Security Matrix for Multimodal Agents on Mobile Devices: A Systematic and Proof of Concept Study
- URL: http://arxiv.org/abs/2407.09295v2
- Date: Wed, 17 Jul 2024 13:36:56 GMT
- Title: Security Matrix for Multimodal Agents on Mobile Devices: A Systematic and Proof of Concept Study
- Authors: Yulong Yang, Xinshan Yang, Shuaidong Li, Chenhao Lin, Zhengyu Zhao, Chao Shen, Tianwei Zhang,
- Abstract summary: The rapid progress in the reasoning capability of the Multi-modal Large Language Models has triggered the development of autonomous agent systems on mobile devices.
Despite the increased human-machine interaction efficiency, the security risks of MLLM-based mobile agent systems have not been systematically studied.
This paper highlights the need for security awareness in the design of MLLM-based systems and paves the way for future research on attacks and defense methods.

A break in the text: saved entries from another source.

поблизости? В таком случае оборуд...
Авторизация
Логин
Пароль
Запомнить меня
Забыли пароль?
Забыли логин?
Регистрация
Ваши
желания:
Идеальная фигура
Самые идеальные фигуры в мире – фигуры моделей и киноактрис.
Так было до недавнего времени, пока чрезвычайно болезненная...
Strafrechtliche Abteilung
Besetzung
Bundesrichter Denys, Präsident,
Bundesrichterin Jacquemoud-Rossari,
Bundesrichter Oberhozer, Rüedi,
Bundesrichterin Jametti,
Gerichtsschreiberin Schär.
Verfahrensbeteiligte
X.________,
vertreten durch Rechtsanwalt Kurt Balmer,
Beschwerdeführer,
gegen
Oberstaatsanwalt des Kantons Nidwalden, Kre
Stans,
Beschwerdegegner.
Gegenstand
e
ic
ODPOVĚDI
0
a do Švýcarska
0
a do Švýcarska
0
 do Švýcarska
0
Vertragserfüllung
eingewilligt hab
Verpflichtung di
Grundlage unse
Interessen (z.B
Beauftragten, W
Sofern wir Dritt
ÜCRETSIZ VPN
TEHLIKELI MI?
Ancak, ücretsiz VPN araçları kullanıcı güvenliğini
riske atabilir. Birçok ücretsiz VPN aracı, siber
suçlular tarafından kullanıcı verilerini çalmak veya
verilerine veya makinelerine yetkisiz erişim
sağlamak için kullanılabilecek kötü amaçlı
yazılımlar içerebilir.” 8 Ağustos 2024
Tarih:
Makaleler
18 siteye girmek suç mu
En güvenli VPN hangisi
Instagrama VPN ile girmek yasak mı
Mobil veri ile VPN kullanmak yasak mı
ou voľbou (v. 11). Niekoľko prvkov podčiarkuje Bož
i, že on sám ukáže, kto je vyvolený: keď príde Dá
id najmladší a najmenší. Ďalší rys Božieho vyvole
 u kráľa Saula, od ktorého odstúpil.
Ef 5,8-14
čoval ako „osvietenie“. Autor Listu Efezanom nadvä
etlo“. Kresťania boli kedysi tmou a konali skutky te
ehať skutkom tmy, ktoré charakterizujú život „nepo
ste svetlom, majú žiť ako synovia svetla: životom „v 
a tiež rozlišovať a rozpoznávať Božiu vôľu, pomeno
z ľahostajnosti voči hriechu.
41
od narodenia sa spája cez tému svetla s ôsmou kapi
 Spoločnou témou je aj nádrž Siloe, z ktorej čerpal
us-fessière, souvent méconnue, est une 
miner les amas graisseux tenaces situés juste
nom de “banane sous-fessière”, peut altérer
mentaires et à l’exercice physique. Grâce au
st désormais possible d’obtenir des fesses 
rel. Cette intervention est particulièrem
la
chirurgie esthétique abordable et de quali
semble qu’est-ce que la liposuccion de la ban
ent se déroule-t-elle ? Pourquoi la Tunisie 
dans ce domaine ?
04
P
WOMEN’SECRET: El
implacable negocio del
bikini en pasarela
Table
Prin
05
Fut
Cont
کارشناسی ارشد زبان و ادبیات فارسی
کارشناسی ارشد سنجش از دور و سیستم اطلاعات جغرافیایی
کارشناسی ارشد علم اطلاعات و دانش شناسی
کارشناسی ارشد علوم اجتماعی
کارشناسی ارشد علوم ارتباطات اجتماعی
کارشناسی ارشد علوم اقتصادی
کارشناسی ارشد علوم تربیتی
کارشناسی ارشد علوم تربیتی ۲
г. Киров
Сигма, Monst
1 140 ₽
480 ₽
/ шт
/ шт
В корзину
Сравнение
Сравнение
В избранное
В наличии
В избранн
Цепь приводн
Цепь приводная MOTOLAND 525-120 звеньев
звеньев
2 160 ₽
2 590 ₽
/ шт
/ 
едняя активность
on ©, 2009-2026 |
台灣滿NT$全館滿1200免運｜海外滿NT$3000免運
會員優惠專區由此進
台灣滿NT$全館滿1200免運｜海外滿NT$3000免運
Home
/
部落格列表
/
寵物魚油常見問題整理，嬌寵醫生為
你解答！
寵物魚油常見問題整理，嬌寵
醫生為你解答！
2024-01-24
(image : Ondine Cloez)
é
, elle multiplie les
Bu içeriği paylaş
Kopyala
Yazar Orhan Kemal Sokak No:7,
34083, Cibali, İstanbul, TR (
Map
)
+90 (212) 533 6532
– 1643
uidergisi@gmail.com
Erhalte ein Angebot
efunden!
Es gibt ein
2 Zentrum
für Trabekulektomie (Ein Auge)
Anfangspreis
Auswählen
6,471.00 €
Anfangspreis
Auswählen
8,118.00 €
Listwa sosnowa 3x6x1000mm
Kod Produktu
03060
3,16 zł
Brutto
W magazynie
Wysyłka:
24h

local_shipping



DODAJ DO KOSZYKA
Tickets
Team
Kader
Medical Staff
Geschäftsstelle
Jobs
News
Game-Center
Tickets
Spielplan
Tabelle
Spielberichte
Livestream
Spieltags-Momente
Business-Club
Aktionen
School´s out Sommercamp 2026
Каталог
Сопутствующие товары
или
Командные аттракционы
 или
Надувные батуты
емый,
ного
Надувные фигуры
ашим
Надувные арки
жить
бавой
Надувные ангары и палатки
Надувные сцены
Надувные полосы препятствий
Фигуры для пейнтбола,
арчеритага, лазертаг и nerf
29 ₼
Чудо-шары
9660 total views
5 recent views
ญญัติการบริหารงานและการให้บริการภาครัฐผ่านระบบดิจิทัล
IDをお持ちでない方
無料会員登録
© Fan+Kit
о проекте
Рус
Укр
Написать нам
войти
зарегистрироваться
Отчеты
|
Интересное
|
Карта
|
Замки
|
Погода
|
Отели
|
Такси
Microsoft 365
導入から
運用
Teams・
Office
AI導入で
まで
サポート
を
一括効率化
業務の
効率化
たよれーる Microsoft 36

- Score: 16.559272781032632
- License: http://arxiv.org/licenses/nonexclusive-distrib/1.0/
- Abstract: The rapid progress in the reasoning capability of the Multi-modal Large Language Models (MLLMs) has triggered the development of autonomous agent systems on mobile devices. MLLM-based mobile agent systems consist of perception, reasoning, memory, and multi-agent collaboration modules, enabling automatic analysis of user instructions and the design of task pipelines with only natural language and device screenshots as inputs. Despite the increased human-machine interaction efficiency, the security risks of MLLM-based mobile agent systems have not been systematically studied. Existing security benchmarks for agents mainly focus on Web scenarios, and the attack techniques against MLLMs are also limited in the mobile agent scenario. To close these gaps, this paper proposes a mobile agent security matrix covering 3 functional modules of the agent systems. Based on the security matrix, this paper proposes 4 realistic attack paths and verifies these attack paths through 8 attack methods. By analyzing the attack results, this paper reveals that MLLM-based mobile agent systems are not only vulnerable to multiple traditional attacks, but also raise new security concerns previously unconsidered. This paper highlights the need for security awareness in the design of MLLM-based systems and paves the way for future research on attacks and defense methods.